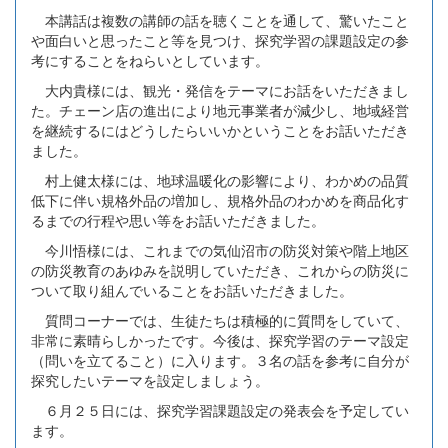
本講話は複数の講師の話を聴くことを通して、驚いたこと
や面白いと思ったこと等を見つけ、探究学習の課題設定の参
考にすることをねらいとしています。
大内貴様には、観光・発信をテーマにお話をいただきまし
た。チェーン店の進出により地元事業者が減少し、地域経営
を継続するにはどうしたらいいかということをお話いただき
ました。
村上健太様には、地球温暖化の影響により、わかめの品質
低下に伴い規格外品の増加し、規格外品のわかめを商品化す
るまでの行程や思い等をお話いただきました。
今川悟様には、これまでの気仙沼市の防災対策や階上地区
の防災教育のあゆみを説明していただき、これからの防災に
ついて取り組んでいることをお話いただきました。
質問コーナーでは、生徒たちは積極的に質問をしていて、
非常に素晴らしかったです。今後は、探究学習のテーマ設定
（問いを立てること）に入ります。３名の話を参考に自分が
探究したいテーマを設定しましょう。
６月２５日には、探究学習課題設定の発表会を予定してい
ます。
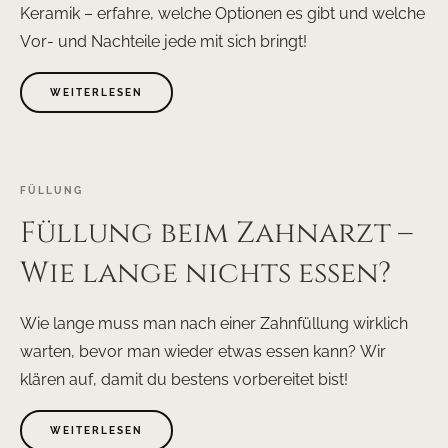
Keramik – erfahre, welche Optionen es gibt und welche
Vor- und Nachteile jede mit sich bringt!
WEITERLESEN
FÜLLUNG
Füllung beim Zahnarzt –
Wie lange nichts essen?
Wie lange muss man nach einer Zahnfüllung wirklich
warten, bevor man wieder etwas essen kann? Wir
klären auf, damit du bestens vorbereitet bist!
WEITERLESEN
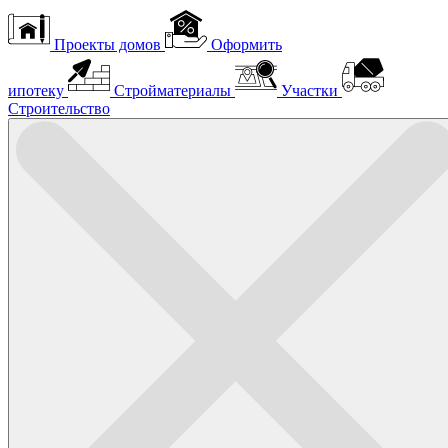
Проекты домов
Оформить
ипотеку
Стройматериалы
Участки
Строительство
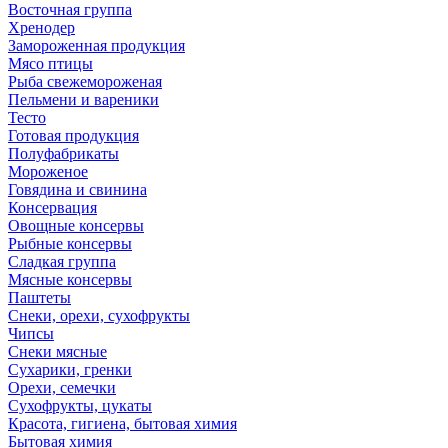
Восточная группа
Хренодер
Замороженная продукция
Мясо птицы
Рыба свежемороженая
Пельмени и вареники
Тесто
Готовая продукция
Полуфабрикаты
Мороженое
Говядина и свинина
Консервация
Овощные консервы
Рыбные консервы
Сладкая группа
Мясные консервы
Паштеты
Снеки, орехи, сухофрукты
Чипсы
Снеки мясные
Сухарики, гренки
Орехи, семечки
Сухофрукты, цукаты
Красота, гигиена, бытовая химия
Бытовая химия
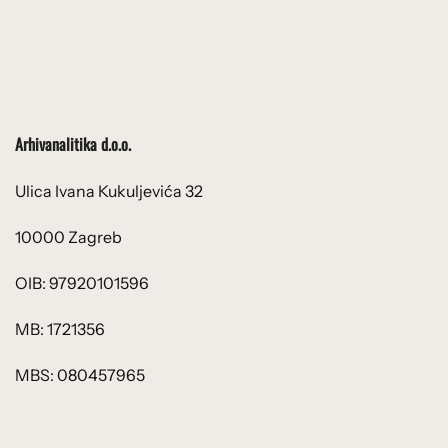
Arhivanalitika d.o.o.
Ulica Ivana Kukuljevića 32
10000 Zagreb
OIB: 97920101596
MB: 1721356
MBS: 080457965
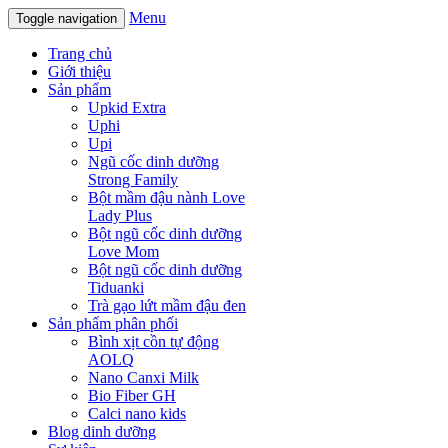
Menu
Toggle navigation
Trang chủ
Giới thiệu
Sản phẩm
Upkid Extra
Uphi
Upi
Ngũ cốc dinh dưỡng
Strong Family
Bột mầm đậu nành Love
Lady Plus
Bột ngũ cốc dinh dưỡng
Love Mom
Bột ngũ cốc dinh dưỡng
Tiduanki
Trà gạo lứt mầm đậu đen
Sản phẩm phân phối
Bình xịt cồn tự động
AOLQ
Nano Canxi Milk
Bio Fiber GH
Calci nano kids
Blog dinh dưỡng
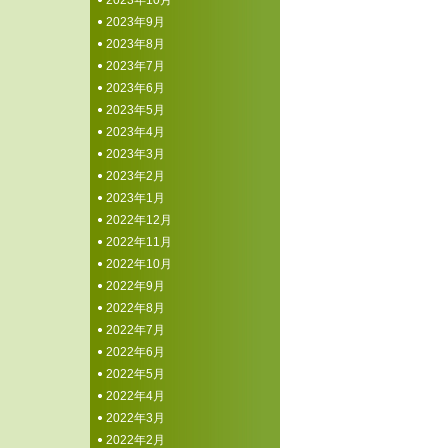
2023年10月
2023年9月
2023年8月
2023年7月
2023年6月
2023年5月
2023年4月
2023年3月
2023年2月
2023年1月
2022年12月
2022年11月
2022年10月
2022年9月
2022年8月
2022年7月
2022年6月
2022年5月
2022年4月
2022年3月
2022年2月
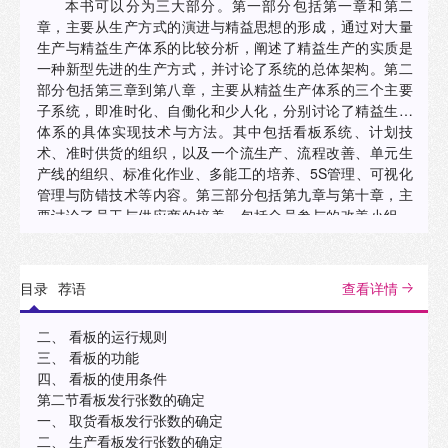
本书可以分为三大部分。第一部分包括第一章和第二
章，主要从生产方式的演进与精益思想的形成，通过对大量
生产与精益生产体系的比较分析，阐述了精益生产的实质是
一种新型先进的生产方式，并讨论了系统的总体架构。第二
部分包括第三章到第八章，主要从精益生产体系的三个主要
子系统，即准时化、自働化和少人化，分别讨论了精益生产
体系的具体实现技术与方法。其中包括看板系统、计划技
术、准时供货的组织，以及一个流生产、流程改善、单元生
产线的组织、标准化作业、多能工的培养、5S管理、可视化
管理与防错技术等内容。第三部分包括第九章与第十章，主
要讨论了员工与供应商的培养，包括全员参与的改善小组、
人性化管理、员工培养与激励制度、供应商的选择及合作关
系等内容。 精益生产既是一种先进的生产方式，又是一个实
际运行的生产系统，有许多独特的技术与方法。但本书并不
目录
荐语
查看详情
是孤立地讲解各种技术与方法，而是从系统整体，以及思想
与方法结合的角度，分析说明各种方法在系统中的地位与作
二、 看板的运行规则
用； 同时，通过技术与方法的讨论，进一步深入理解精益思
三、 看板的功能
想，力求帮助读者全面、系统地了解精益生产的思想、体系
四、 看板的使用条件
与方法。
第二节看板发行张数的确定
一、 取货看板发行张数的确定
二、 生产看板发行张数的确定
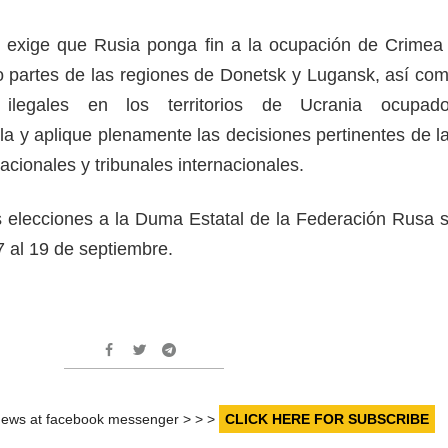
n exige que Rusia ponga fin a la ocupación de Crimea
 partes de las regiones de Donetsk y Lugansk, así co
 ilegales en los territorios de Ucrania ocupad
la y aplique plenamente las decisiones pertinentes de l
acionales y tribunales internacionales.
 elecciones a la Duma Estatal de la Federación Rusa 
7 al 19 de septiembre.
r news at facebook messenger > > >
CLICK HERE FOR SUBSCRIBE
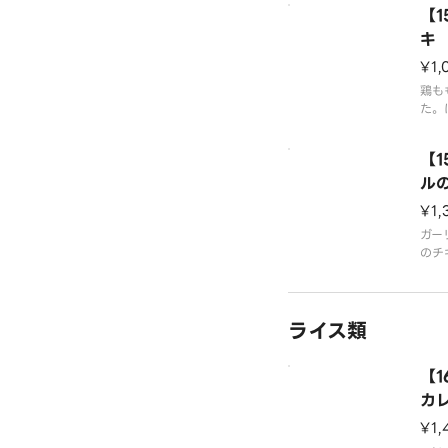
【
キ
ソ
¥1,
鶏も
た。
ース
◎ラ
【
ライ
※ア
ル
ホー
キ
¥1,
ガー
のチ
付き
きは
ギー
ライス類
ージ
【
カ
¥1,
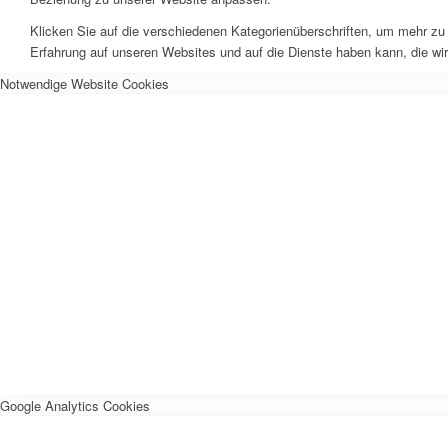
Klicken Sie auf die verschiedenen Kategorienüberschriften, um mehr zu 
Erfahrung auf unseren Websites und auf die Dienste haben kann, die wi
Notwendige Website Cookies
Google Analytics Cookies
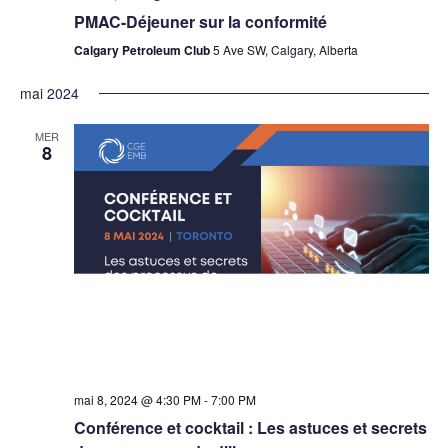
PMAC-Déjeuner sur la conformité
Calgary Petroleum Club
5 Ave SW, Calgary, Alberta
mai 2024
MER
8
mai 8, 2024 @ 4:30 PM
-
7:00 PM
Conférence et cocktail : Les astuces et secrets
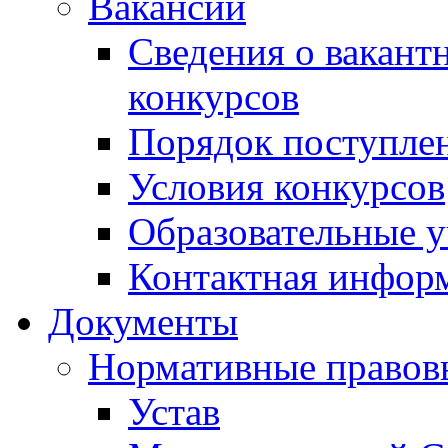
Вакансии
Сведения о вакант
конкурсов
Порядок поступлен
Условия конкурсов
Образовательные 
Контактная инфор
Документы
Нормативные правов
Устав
-------
Problem statement: In the data above, start at the line holding "６月２５日には、探究学習課題設定の発表会を予定してい" and stop after the line holding "partes de las"; write out those lines exactly, without pictures.

Result:
６月２５日には、探究学習課題設定の発表会を予定してい
ます。
Keramik – erfahre, welche Optionen es gibt und welche
Vor- und Nachteile jede mit sich bringt!
WEITERLESEN
FÜLLUNG
Füllung beim Zahnarzt –
Wie lange nichts essen?
Wie lange muss man nach einer Zahnfüllung wirklich
warten, bevor man wieder etwas essen kann? Wir
klären auf, damit du bestens vorbereitet bist!
WEITERLESEN
Проекты домов
Оформить
ипотеку
Стройматериалы
Участки
Строительство
Восточная группа
Хренодер
Замороженная продукция
Мясо птицы
Рыба свежемороженая
Пельмени и вареники
Тесто
Готовая продукция
Полуфабрикаты
Мороженое
Говядина и свинина
Консервация
Овощные консервы
Рыбные консервы
Сладкая группа
Мясные консервы
Паштеты
Снеки, орехи, сухофрукты
Чипсы
Снеки мясные
Сухарики, гренки
Орехи, семечки
Сухофрукты, цукаты
Красота, гигиена, бытовая химия
Бытовая химия
Arhivanalitika d.o.o.
Ulica Ivana Kukuljevića 32
10000 Zagreb
OIB: 97920101596
MB: 1721356
MBS: 080457965
Menu
Toggle navigation
Trang chủ
Giới thiệu
Sản phẩm
Upkid Extra
Uphi
Upi
Ngũ cốc dinh dưỡng
Strong Family
Bột mầm đậu nành Love
Lady Plus
Bột ngũ cốc dinh dưỡng
Love Mom
Bột ngũ cốc dinh dưỡng
Tiduanki
Trà gạo lứt mầm đậu đen
Sản phẩm phân phối
Bình xịt cồn tự động
AOLQ
Nano Canxi Milk
Bio Fiber GH
Calci nano kids
Blog dinh dưỡng
2023年10月
2023年9月
2023年8月
2023年7月
2023年6月
2023年5月
2023年4月
2023年3月
2023年2月
2023年1月
2022年12月
2022年11月
2022年10月
2022年9月
2022年8月
2022年7月
2022年6月
2022年5月
2022年4月
2022年3月
2022年2月
本书可以分为三大部分。第一部分包括第一章和第二
章，主要从生产方式的演进与精益思想的形成，通过对大量
生产与精益生产体系的比较分析，阐述了精益生产的实质是
一种新型先进的生产方式，并讨论了系统的总体架构。第二
部分包括第三章到第八章，主要从精益生产体系的三个主要
子系统，即准时化、自働化和少人化，分别讨论了精益生产
体系的具体实现技术与方法。其中包括看板系统、计划技
术、准时供货的组织，以及一个流生产、流程改善、单元生
产线的组织、标准化作业、多能工的培养、5S管理、可视化
管理与防错技术等内容。第三部分包括第九章与第十章，主
要讨论了员工与供应商的培养，包括全员参与的改善小组、
人性化管理、员工培养与激励制度、供应商的选择及合作关
系等内容。 精益生产既是一种先进的生产方式，又是一个实
际运行的生产系统，有许多独特的技术与方法。但本书并不
目录
荐语
查看详情
是孤立地讲解各种技术与方法，而是从系统整体，以及思想
与方法结合的角度，分析说明各种方法在系统中的地位与作
二、 看板的运行规则
用； 同时，通过技术与方法的讨论，进一步深入理解精益思
三、 看板的功能
想，力求帮助读者全面、系统地了解精益生产的思想、体系
四、 看板的使用条件
与方法。
第二节看板发行张数的确定
一、 取货看板发行张数的确定
二、 生产看板发行张数的确定
n exige que Rusia ponga fin a la ocupación de Crimea
 partes de las regiones de Donetsk y Lugansk, así co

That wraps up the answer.